**Stored data**
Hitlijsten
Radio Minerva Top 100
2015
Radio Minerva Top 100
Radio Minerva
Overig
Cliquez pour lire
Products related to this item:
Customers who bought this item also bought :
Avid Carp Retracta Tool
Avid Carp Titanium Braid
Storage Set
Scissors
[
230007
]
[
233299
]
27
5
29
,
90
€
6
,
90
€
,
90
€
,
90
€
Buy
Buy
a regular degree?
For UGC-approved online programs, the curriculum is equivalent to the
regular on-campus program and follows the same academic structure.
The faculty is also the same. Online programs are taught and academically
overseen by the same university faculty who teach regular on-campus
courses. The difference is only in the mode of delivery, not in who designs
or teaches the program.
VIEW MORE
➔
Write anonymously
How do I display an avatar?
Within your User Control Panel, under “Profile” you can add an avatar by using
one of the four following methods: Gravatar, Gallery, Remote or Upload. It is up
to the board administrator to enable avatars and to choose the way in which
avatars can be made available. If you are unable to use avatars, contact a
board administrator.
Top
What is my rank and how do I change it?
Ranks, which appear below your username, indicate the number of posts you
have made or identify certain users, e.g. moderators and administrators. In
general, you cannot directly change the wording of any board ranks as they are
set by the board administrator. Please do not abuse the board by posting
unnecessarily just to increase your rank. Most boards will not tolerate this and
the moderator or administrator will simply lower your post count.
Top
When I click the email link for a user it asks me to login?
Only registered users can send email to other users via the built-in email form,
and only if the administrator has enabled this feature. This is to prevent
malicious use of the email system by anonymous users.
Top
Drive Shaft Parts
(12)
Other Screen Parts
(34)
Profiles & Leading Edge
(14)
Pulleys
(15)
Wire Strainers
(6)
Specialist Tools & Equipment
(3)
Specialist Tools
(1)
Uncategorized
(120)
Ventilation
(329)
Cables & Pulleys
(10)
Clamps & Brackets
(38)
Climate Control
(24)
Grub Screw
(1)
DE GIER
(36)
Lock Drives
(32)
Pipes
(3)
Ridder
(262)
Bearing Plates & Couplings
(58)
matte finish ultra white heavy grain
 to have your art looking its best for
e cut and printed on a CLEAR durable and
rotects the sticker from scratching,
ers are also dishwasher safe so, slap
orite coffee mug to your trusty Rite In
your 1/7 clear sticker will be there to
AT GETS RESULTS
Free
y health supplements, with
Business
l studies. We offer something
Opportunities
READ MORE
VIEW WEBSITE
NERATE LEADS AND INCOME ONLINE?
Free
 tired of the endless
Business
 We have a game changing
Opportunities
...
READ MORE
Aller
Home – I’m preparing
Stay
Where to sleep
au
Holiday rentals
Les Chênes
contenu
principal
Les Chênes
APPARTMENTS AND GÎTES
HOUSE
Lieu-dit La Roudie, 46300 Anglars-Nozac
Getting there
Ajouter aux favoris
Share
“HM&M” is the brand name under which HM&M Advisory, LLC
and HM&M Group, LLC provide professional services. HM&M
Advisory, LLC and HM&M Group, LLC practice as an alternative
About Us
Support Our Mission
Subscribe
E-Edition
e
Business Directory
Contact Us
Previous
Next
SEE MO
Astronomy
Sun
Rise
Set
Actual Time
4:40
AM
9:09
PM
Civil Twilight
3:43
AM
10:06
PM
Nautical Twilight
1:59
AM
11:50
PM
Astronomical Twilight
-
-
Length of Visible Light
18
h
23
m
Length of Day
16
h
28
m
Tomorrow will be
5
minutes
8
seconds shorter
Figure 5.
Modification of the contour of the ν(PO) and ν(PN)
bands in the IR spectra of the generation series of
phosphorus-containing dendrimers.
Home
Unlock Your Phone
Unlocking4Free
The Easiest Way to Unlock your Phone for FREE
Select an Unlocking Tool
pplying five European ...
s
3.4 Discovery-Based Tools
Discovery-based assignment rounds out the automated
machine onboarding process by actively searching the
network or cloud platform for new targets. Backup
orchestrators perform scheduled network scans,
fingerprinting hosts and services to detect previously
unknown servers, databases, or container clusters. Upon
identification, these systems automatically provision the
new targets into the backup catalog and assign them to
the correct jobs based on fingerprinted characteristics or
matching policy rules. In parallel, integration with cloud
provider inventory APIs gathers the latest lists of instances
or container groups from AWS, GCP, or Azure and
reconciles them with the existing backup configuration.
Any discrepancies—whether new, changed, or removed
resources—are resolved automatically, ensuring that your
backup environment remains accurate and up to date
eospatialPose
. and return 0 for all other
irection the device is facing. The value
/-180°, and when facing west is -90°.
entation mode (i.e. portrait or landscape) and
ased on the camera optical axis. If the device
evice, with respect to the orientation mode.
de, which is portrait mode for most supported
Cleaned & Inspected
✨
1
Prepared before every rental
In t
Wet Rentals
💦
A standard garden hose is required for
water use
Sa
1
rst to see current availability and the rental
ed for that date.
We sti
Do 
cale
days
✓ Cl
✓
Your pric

**The task**
Throughout the material above, find lines holding the word "same", then copy them.

**Final answer**
regular on-campus program and follows the same academic structure.
The faculty is also the same. Online programs are taught and academically
overseen by the same university faculty who teach regular on-campus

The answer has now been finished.